STORED DATA:
━━━━━━

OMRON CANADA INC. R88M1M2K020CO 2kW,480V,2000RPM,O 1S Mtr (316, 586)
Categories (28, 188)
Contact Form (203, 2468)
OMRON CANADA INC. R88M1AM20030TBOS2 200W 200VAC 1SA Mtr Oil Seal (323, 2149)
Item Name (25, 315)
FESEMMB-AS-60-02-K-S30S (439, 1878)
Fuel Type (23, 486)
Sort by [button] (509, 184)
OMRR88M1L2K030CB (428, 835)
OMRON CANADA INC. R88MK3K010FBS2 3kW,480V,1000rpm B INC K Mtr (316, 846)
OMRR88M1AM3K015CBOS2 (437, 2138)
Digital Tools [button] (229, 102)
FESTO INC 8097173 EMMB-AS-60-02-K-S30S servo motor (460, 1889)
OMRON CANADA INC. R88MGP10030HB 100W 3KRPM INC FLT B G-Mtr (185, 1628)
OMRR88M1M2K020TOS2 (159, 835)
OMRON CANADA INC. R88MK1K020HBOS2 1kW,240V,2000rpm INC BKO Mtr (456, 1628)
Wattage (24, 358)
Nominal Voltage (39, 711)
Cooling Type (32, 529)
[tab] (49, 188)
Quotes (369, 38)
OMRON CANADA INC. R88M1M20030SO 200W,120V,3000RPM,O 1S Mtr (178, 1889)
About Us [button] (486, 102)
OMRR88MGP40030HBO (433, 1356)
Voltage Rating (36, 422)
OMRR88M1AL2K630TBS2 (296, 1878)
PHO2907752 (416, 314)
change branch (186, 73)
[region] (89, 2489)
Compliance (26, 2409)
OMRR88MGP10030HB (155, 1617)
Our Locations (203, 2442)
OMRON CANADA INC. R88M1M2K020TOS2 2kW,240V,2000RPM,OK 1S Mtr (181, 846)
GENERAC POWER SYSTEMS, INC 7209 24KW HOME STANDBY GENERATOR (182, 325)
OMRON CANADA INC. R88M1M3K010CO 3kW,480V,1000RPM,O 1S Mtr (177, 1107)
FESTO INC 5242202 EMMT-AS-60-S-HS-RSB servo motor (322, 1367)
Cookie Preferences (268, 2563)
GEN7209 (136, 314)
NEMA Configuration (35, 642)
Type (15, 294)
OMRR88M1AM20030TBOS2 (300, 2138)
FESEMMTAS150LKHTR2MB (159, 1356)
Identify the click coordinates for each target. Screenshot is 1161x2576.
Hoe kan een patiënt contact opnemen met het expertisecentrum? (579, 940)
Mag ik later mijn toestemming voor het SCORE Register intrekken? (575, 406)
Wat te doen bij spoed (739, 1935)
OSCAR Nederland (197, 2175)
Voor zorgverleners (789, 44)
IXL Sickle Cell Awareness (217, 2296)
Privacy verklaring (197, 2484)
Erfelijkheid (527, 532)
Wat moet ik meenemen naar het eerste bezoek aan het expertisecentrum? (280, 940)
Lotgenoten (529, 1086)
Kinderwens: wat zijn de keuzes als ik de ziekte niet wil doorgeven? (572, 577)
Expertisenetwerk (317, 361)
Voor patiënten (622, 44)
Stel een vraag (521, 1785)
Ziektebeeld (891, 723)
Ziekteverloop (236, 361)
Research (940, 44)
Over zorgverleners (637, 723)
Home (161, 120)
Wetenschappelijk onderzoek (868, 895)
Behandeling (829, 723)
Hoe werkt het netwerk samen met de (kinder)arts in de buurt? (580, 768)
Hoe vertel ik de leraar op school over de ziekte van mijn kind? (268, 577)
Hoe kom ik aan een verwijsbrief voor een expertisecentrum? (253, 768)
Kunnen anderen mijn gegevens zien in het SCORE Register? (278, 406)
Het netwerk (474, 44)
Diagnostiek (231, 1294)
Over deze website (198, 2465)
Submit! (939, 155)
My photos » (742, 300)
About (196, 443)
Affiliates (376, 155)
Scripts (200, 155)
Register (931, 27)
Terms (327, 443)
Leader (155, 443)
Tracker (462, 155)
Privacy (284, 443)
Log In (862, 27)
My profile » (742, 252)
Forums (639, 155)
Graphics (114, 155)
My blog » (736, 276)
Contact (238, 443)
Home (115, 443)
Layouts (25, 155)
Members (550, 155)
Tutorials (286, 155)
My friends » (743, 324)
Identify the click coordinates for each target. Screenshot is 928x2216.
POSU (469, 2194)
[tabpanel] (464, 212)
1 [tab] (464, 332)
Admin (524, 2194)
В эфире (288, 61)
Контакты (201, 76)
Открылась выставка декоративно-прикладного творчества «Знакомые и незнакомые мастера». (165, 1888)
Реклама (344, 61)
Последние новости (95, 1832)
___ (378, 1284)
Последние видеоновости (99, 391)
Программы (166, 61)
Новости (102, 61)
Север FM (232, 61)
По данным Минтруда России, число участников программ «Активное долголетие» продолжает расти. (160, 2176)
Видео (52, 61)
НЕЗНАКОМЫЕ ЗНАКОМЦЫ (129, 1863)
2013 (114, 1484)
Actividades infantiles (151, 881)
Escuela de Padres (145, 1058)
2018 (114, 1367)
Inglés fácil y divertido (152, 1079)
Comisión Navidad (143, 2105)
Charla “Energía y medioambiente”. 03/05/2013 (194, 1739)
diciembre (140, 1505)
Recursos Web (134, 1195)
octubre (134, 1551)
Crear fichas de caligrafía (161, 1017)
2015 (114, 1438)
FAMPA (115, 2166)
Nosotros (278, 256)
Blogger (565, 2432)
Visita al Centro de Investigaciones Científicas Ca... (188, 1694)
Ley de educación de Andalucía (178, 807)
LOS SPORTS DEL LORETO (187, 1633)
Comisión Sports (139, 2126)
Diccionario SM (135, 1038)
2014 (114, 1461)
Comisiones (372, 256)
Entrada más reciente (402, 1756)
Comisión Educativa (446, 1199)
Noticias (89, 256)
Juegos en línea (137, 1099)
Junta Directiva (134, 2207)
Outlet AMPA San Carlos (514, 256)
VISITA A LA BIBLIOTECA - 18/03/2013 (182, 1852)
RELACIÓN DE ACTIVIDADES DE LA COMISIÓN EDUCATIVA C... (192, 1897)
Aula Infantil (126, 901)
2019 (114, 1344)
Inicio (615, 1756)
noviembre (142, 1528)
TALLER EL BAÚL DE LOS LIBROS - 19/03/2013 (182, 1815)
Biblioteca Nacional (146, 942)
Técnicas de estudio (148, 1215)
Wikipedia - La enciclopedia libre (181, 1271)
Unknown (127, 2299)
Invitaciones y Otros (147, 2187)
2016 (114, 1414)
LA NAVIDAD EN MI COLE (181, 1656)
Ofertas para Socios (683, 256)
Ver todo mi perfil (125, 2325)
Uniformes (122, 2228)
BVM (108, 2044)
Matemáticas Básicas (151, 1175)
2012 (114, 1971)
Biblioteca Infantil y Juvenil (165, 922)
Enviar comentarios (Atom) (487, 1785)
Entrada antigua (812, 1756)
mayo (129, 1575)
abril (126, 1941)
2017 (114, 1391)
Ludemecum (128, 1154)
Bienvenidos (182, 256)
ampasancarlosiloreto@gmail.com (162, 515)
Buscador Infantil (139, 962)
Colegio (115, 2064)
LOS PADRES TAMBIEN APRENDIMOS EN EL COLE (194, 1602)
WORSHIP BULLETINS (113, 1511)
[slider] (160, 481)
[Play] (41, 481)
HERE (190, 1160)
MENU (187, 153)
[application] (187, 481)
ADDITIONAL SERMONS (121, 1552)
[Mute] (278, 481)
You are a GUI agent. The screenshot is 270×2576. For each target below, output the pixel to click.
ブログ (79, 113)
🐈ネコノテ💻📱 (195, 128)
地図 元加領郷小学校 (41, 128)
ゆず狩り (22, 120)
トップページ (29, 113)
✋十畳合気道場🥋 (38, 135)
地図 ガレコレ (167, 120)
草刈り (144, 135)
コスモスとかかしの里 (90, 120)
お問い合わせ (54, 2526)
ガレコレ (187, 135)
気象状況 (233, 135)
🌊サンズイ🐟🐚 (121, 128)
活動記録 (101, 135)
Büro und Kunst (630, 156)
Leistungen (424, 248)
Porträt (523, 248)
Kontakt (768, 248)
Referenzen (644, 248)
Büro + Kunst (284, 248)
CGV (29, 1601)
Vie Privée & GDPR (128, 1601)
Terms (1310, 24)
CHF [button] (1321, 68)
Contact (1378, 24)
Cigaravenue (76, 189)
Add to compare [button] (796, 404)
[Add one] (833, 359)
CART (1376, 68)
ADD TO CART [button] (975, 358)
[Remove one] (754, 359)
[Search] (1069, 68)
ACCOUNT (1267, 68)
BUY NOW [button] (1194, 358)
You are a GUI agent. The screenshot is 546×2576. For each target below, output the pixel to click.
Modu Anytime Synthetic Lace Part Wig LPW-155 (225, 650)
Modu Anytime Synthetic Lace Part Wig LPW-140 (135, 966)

━━━━━━

BRIEF: Each line from the top of the records above through the line containing "Hoe kan een" needs to be transcribed exactly, and no line after it.

OUTPUT FOR THIS TASK:
OMRON CANADA INC. R88M1M2K020CO 2kW,480V,2000RPM,O 1S Mtr (316, 586)
Categories (28, 188)
Contact Form (203, 2468)
OMRON CANADA INC. R88M1AM20030TBOS2 200W 200VAC 1SA Mtr Oil Seal (323, 2149)
Item Name (25, 315)
FESEMMB-AS-60-02-K-S30S (439, 1878)
Fuel Type (23, 486)
Sort by [button] (509, 184)
OMRR88M1L2K030CB (428, 835)
OMRON CANADA INC. R88MK3K010FBS2 3kW,480V,1000rpm B INC K Mtr (316, 846)
OMRR88M1AM3K015CBOS2 (437, 2138)
Digital Tools [button] (229, 102)
FESTO INC 8097173 EMMB-AS-60-02-K-S30S servo motor (460, 1889)
OMRON CANADA INC. R88MGP10030HB 100W 3KRPM INC FLT B G-Mtr (185, 1628)
OMRR88M1M2K020TOS2 (159, 835)
OMRON CANADA INC. R88MK1K020HBOS2 1kW,240V,2000rpm INC BKO Mtr (456, 1628)
Wattage (24, 358)
Nominal Voltage (39, 711)
Cooling Type (32, 529)
[tab] (49, 188)
Quotes (369, 38)
OMRON CANADA INC. R88M1M20030SO 200W,120V,3000RPM,O 1S Mtr (178, 1889)
About Us [button] (486, 102)
OMRR88MGP40030HBO (433, 1356)
Voltage Rating (36, 422)
OMRR88M1AL2K630TBS2 (296, 1878)
PHO2907752 (416, 314)
change branch (186, 73)
[region] (89, 2489)
Compliance (26, 2409)
OMRR88MGP10030HB (155, 1617)
Our Locations (203, 2442)
OMRON CANADA INC. R88M1M2K020TOS2 2kW,240V,2000RPM,OK 1S Mtr (181, 846)
GENERAC POWER SYSTEMS, INC 7209 24KW HOME STANDBY GENERATOR (182, 325)
OMRON CANADA INC. R88M1M3K010CO 3kW,480V,1000RPM,O 1S Mtr (177, 1107)
FESTO INC 5242202 EMMT-AS-60-S-HS-RSB servo motor (322, 1367)
Cookie Preferences (268, 2563)
GEN7209 (136, 314)
NEMA Configuration (35, 642)
Type (15, 294)
OMRR88M1AM20030TBOS2 (300, 2138)
FESEMMTAS150LKHTR2MB (159, 1356)
Identify the click coordinates for each target. Screenshot is 1161x2576.
Hoe kan een patiënt contact opnemen met het expertisecentrum? (579, 940)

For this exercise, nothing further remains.